Flor vadia (short stories #332)

Ólafur Arnalds, “saman”, in https://www.youtube.com/watch?v=jzcWhWrDnAY

          Não precisa de fotossíntese. A flor vadia fala pela sua boca hirsuta. A ela não vêm abelhas famintas. Não é conhecida por ser uma fábrica de pólen. Nem por isso deixa de ser cantada por poetas. Diz-se que os poetas não capitulam perante o logro das facilidades. Preferem que o olhar se demore nas coisas que não habitam no adro da obviedade. A flor vadia não se distingue pela beleza. Os mecenas da estética diriam encontrar flores que são mais belas. A flor vadia nem sequer é conhecida por ser odorosa. Nada disso interessa. É uma flor rebelde. Há um certo fascínio na flor vadia. A pose imponente é o aval da resistência às tempestades – ela não quebra por mais proceloso que seja o vento. Sobrevive ao calor exótico, quando outras flores congeminam a decadência se não forem regadas. A flor vadia não obedece às regras que a botânica definiu para as demais flores. É uma flor invulgar, uma exceção aos cânones. Um exórdio de liberdade. Não se deixa aprisionar por elementos exteriores que sejam a fraqueza de uma agressão.
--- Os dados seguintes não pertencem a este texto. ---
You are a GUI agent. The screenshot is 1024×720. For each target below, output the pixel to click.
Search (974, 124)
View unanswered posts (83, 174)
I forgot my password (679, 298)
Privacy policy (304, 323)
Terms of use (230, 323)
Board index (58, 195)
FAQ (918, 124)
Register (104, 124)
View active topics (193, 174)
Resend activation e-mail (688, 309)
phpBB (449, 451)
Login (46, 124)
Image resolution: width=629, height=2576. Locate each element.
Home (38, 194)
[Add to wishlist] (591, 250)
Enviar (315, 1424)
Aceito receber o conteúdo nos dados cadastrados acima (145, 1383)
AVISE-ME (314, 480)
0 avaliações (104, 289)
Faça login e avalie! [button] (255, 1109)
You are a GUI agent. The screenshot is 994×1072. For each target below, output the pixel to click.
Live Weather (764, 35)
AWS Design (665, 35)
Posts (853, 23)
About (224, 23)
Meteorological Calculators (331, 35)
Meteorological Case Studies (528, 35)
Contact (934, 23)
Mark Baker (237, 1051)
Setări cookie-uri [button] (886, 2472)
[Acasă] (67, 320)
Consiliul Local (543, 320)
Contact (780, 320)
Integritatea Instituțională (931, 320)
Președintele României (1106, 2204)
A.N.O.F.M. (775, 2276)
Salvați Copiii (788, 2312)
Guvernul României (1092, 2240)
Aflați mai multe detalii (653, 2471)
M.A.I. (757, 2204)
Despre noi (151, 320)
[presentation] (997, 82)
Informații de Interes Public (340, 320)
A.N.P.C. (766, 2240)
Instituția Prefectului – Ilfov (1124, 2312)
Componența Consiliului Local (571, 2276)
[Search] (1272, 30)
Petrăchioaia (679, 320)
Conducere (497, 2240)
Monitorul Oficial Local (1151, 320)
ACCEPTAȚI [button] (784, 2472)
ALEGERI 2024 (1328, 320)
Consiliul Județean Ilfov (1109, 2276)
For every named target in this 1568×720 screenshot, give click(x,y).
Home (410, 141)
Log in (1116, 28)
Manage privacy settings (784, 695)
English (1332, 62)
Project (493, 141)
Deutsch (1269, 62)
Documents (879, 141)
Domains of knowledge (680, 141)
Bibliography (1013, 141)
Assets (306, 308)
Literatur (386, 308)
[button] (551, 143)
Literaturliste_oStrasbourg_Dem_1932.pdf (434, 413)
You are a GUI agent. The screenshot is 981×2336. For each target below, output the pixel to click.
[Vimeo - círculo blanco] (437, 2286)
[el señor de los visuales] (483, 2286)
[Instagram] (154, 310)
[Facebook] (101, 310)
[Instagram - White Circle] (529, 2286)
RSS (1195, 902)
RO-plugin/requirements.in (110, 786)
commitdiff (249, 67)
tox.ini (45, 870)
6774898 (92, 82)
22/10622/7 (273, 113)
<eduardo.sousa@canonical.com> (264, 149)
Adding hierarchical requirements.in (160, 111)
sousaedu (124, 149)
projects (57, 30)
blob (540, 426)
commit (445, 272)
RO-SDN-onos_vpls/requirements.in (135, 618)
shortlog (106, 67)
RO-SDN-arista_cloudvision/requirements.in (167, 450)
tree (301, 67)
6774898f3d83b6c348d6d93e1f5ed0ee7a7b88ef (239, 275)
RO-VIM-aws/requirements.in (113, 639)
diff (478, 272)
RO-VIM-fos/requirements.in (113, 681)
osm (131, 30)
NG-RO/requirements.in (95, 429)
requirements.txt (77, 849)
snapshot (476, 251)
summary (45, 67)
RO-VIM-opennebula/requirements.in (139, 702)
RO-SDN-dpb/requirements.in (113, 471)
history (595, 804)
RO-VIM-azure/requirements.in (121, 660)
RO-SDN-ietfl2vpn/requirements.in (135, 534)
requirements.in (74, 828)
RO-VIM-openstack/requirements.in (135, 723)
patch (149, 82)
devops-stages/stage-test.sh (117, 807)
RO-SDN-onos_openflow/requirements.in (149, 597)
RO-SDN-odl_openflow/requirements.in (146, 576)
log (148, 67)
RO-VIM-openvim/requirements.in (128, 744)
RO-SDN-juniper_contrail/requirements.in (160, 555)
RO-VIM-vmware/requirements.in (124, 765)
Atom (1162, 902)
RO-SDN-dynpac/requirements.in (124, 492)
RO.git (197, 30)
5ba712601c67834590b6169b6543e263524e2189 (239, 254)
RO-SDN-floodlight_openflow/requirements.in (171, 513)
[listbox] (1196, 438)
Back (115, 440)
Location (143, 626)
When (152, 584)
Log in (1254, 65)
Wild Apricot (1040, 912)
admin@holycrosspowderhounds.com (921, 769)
Ela não promete futuros quiméricos a quem a recebe; a flor vadia não consta do cardápio das flores vendáveis. As floristas abjuram-na: não tem valor comercial. É uma flor de que só os botânicos sabem o nome. As outras pessoas não dão conta do seu paradeiro. Ou, se a inventariam, é para a deixarem no labéu do anonimato – a flor vadia é uma flor sem nome. Por isso é tão especial. Por não ter nome, não responde a ninguém. Desembaraça-se dos embaraços que possam coagir a sua liberdade. A flor vadia é uma lição para as pessoas. Os direitos de personalidade cimentam-se nos nomes que as pessoas têm. A sua âncora é uma desliberdade. Pudéssemos aprender com a flor vadia. Ninguém queria ser famoso.